(Transcribed page contents)
☆ ☆ ☆ ☆

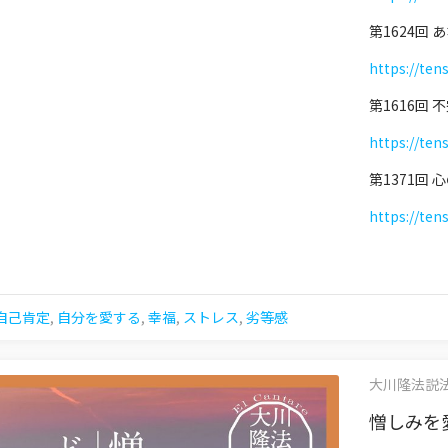
第1624回
https://ten
第1616回
https://ten
第1371回
https://ten
自己肯定
,
自分を愛する
,
幸福
,
ストレス
,
劣等感
大川隆法説法集 
憎しみを愛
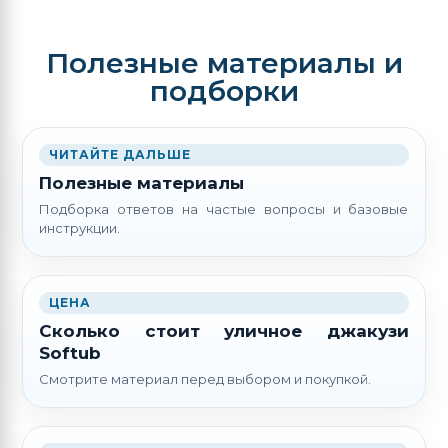
Полезные материалы и
подборки
ЧИТАЙТЕ ДАЛЬШЕ
Полезные материалы
Подборка ответов на частые вопросы и базовые
инструкции.
ЦЕНА
Сколько стоит уличное джакузи
Softub
Смотрите материал перед выбором и покупкой.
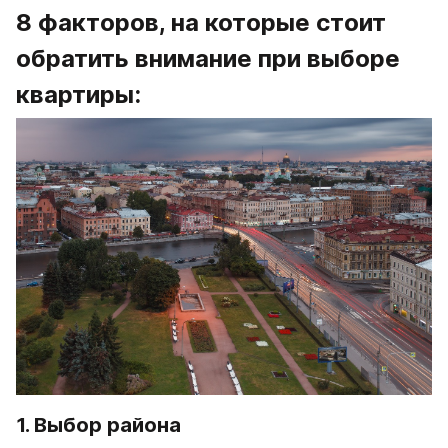
8 факторов, на которые стоит 
обратить внимание при выборе 
квартиры:
1. Выбор района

☆ ☆ ☆ ☆

Reproduce each line of the records in which the word "материалы" appears.

Полезные материалы и
Полезные материалы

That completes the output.